Homework Help: Electromagnet and core permeability

1. Jan 8, 2009

capthook

A magnet is attached (or over a small airgap) to the end of an electromagnet (EM) with a steel core, then the EM is pulsed with just enough juice to get the magnet to drop off. (just negating the attraction)

Which will require less energy input to get it to drop off?

1) a high permeability core
or
2) a low permeability core

(1-A) the magnet is very strongly attached to the high permeability core and almost all the domains of the core are aligned. This will require a large input of energy to negate the attraction. BUT, will the high permeability core more readily 'accept' the flux from the EM pulse meaning it will actually require LESS?

(2-A) the magnet is attached, but not quite as much as a much smaller % of the domains of the core are aligned, thus less energy input to the EM to get it to drop. BUT, will the core also be less 'accepting' to the EM pulse so it will require more input?

Or a small size core with a relatively large/strong magnet is going to fully saturate the core, so the high permeability core will require less.
But if the core is large with a relatively small/weak magnet this changes things?

Or what and why?

Tx

2. Jan 8, 2009

Staff: Mentor

You need to post some equations relating the energy input versus the flux generated by the electromagnet....

3. Jan 8, 2009

capthook

Hi Berkman - thanks for the reply.

Don't know why you moved this.... it's not a homework question..........

The equations of input vs. flux is not the issue, rather the relative performance of different core permeabilities. A higher permeability core in a motor application will perform better - more flux per watt input.
However, in this odd application, I'm unsure of how the permeability will affect the efficiency per my 1st post.

- -

flux density = Ampere-Turns/length of the core material X ur

Turns=number of turns of wire
length=measured in meters
u=permeabilty of free space/air/vacuum 4pi x 10^-7
r=relative permeability

A bolt that is .1 meters long (about 4 inches) with diameter of .01 meters(about .4 inches), the cross-sectional area of the bolt/nail would be .00007854.

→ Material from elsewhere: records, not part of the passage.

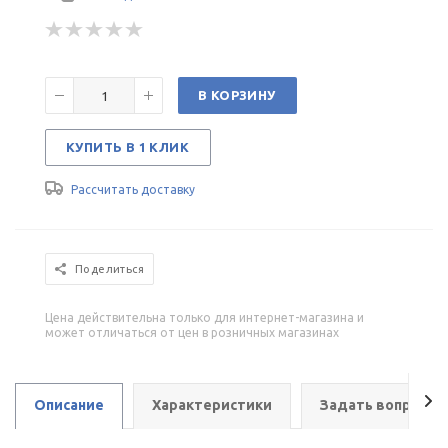
В КОРЗИНУ
КУПИТЬ В 1 КЛИК
Рассчитать доставку
Поделиться
Цена действительна только для интернет-магазина и
может отличаться от цен в розничных магазинах
Описание
Характеристики
Задать вопрос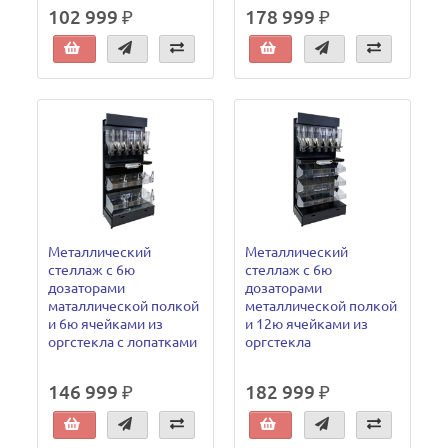
102 999 ₽
178 999 ₽
Металлический
Металлический
стеллаж с 6ю
стеллаж с 6ю
дозаторами
дозаторами
маталлической полкой
металлической полкой
и 6ю ячейками из
и 12ю ячейками из
оргстекла с лопатками
оргстекла
146 999 ₽
182 999 ₽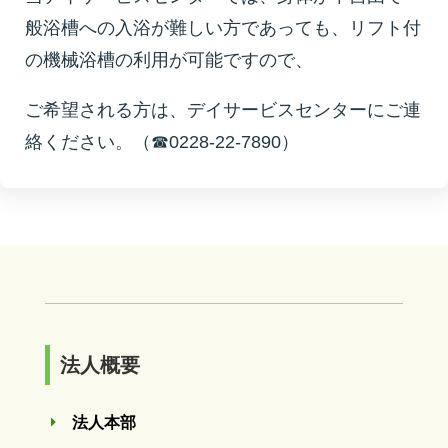
般浴槽への入浴が難しい方であっても、リフト付
の機械浴槽の利用が可能ですので、
ご希望される方は、デイサービスセンターにご連
絡ください。（☎0228-22-7890）
法人概要
法人本部
E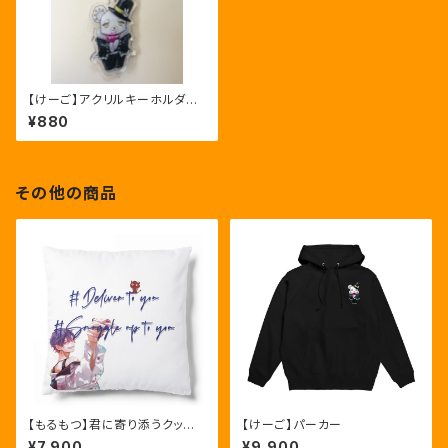
【けーご】アクリルキーホルダー
カラー
¥880
その他の商品
【もるもつ】君に寄り添うクッショ
【けーご】パーカー
ン
¥7,900
¥9,900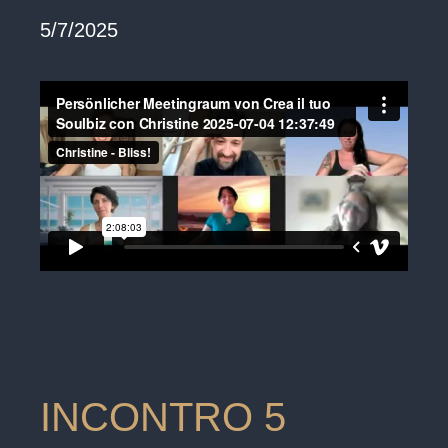
5/7/2025
INCONTRO 5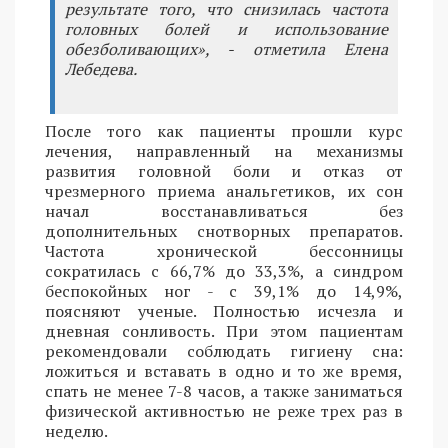
результате того, что снизилась частота
головных болей и использование
обезболивающих», - отметила Елена
Лебедева.
После того как пациенты прошли курс
лечения, направленный на механизмы
развития головной боли и отказ от
чрезмерного приема анальгетиков, их сон
начал восстанавливаться без
дополнительных снотворных препаратов.
Частота хронической бессонницы
сократилась с 66,7% до 33,3%, а синдром
беспокойных ног - с 39,1% до 14,9%,
поясняют ученые. Полностью исчезла и
дневная сонливость. При этом пациентам
рекомендовали соблюдать гигиену сна:
ложиться и вставать в одно и то же время,
спать не менее 7-8 часов, а также заниматься
физической активностью не реже трех раз в
неделю.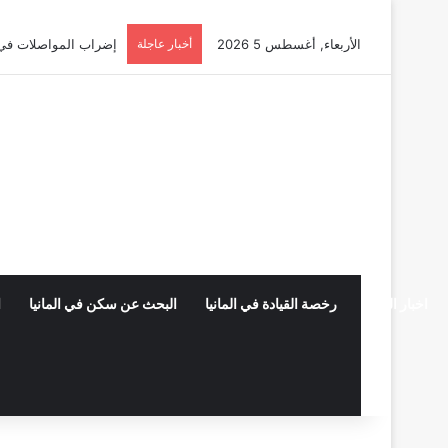
الأربعاء, أغسطس 5 2026
أخبار عاجلة
أوسبيلدونغ تبريد مراكز البيانات ف
اخبار المانيا
رخصة القيادة في المانيا
البحث عن سكن في المانيا
ا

For iron, r=50. r X u =.00006283. 1 Tesla divided by .00006283 is approximately 16000 Ampere-Turns/meter. 16000 X .1 meters(length of the core) is 1600 Ampere-Turns. If the coil resistance is 10 ohms and you wish to use 1 Amperes then you'll need 10 Volts. With 1 amperes you'll need 1600 turns of wire.(1 Amperes X 1600 Turns = 1600 Ampere-Turns).

The power consumption for the coil would be 10 Volts X 1 Ampere = 10 Watts.
At repulsion when the electromagnet is energized, force is calculated like this:

F=B^2A/2u

B=Total Tesla which in this case is 1(electromagnet) + 1(permanent magnet) =2
A=in this case .00007854
u=4pi X 10^-7

F=2^2(4) X .00007854/2 X 4pi X 10^-7=125 Newtons

(1) H in AT/m=NxI/length

(2) B in Tesla=H x (.000001256 x 800)

2000 Gauss=.2Tesla ur=.0010048
.2/.0010048=199 AT/m

H=N x I/5.08 199 x 5.08=1011 AT

4. Jan 8, 2009

Staff: Mentor

Sounds like a pretty complicated case. What shape is the permanent magnet? If it is a horseshoe magnet, with both poles exposed to the electromagnet face, will it ever fall off?

And if it is a slug magnet, will it fall off, or will it just flip as you get near to matching the interface flux? Remember that the electromagnet attracts the permanent magnet by virtue of the ferrous material that the permanent magnet is made of.... Just opposing the permanent flux may not be enough to make the permanent magnet "fall away".... You may have to define the geometry of the permanent magnet more closely in order to work toward a solution.

BTW, have you tried this experiment? Might be good to run a few trials to see what the mechanical behavior looks like, to help your calculations.